DATA FOR THE TASK
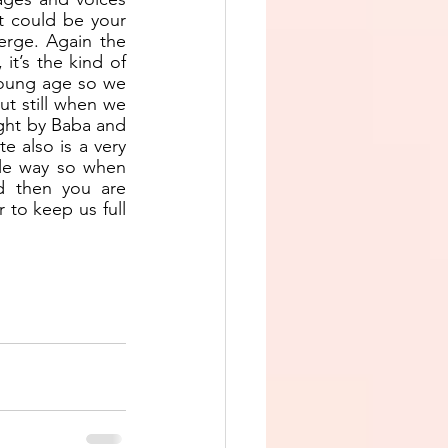
t could be your 
rge. Again the 
t’s the kind of 
young age so we 
t still when we 
ught by Baba and 
 also is a very 
le way so when 
d then you are 
r to keep us full 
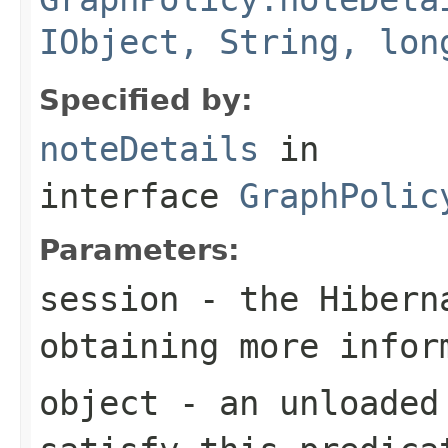
IObject, String, lon
Specified by:
noteDetails
in
interface
GraphPolic
Parameters:
session
- the Hibern
obtaining more infor
object
- an unloaded 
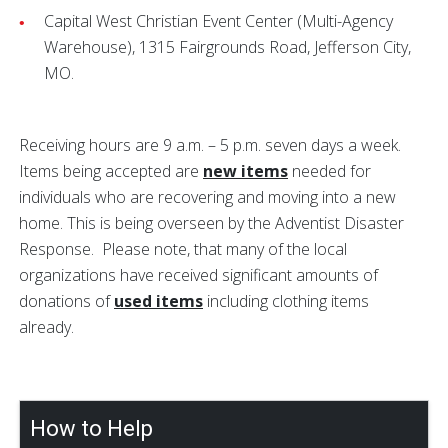
Capital West Christian Event Center (Multi-Agency
Warehouse), 1315 Fairgrounds Road, Jefferson City,
MO.
Receiving hours are 9 a.m. – 5 p.m. seven days a week.
Items being accepted are
new items
needed for
individuals who are recovering and moving into a new
home. This is being overseen by the
Adventist Disaster
Response. Please note, that many of the local
organizations have received significant amounts of
donations of
used items
including clothing items
already.
How to Help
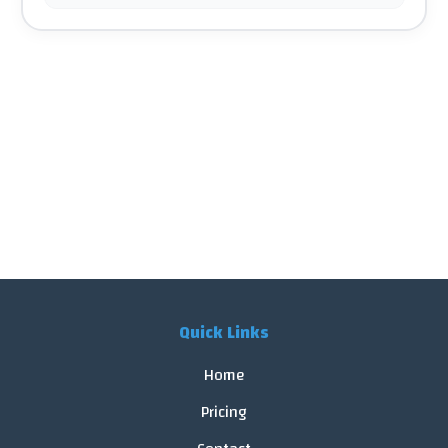
Quick Links
Home
Pricing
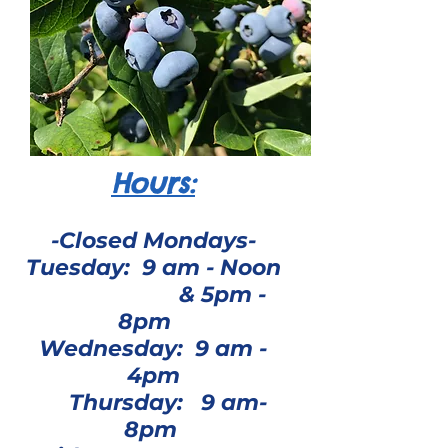
Hours:
-Closed Mondays-
Tuesday: 9 am - Noon
& 5pm -
8pm
Wednesday: 9 am -
4pm
Thursday: 9 am-
8pm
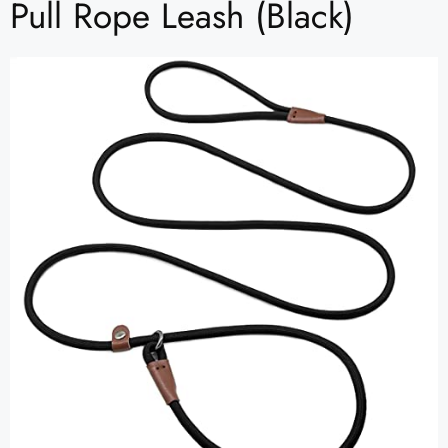
Pull Rope Leash (Black)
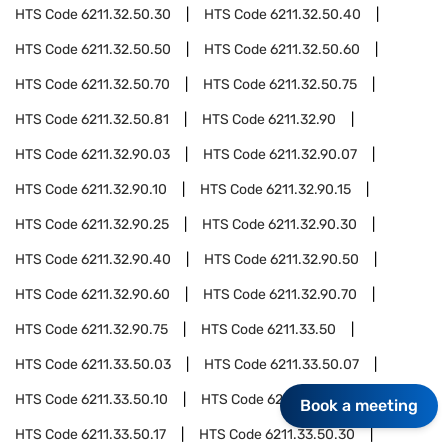
HTS Code
6211.32.50.30
HTS Code
6211.32.50.40
HTS Code
6211.32.50.50
HTS Code
6211.32.50.60
HTS Code
6211.32.50.70
HTS Code
6211.32.50.75
HTS Code
6211.32.50.81
HTS Code
6211.32.90
HTS Code
6211.32.90.03
HTS Code
6211.32.90.07
HTS Code
6211.32.90.10
HTS Code
6211.32.90.15
HTS Code
6211.32.90.25
HTS Code
6211.32.90.30
HTS Code
6211.32.90.40
HTS Code
6211.32.90.50
HTS Code
6211.32.90.60
HTS Code
6211.32.90.70
HTS Code
6211.32.90.75
HTS Code
6211.33.50
HTS Code
6211.33.50.03
HTS Code
6211.33.50.07
HTS Code
6211.33.50.10
HTS Code
6211.33.50.15
Book a meeting
HTS Code
6211.33.50.17
HTS Code
6211.33.50.30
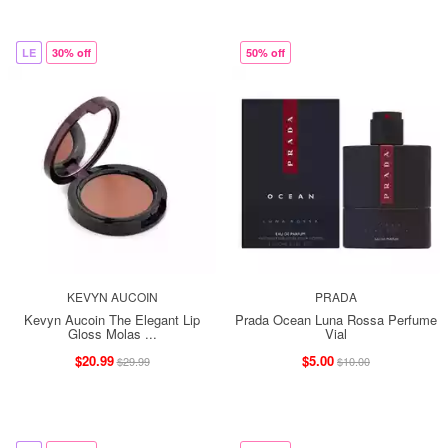
LE
30% off
50% off
KEVYN AUCOIN
PRADA
Kevyn Aucoin The Elegant Lip
Prada Ocean Luna Rossa Perfume
Gloss Molas ...
Vial
$20.99
$5.00
$29.99
$10.00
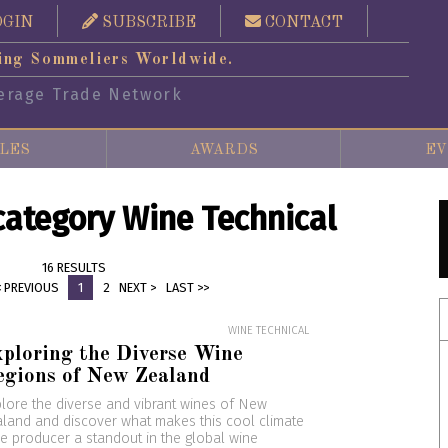
OGIN
SUBSCRIBE
CONTACT
ing Sommeliers Worldwide.
erage Trade Network
LES
AWARDS
EV
 category Wine Technical
16 RESULTS
< PREVIOUS
1
2
NEXT >
LAST >>
WINE TECHNICAL
ploring the Diverse Wine
egions of New Zealand
lore the diverse and vibrant wines of New
land and discover what makes this cool climate
e producer a standout in the global wine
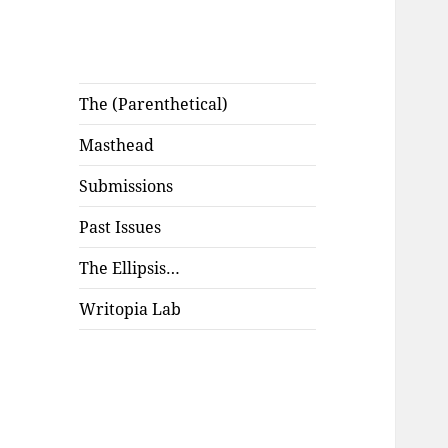
The (Parenthetical)
Masthead
Submissions
Past Issues
The Ellipsis…
Writopia Lab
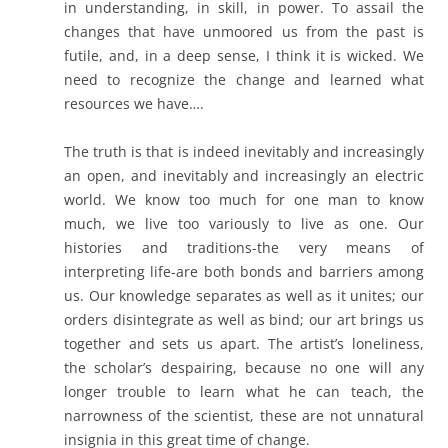
in understanding, in skill, in power. To assail the
changes that have unmoored us from the past is
futile, and, in a deep sense, I think it is wicked. We
need to recognize the change and learned what
resources we have….
The truth is that is indeed inevitably and increasingly
an open, and inevitably and increasingly an electric
world. We know too much for one man to know
much, we live too variously to live as one. Our
histories and traditions-the very means of
interpreting life-are both bonds and barriers among
us. Our knowledge separates as well as it unites; our
orders disintegrate as well as bind; our art brings us
together and sets us apart. The artist’s loneliness,
the scholar’s despairing, because no one will any
longer trouble to learn what he can teach, the
narrowness of the scientist, these are not unnatural
insignia in this great time of change.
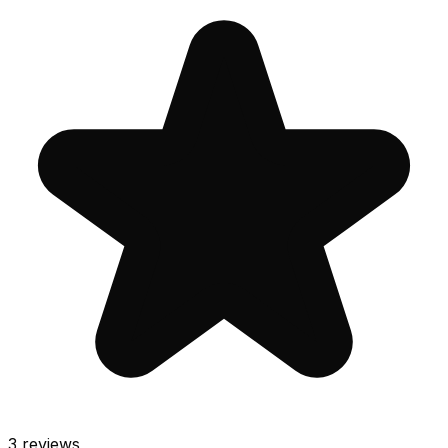
3
reviews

PROBLEM
Using the listing above, pull out all lines that hold the word "inevitably".

PROBLEM SOLUTION
The truth is that is indeed inevitably and increasingly
an open, and inevitably and increasingly an electric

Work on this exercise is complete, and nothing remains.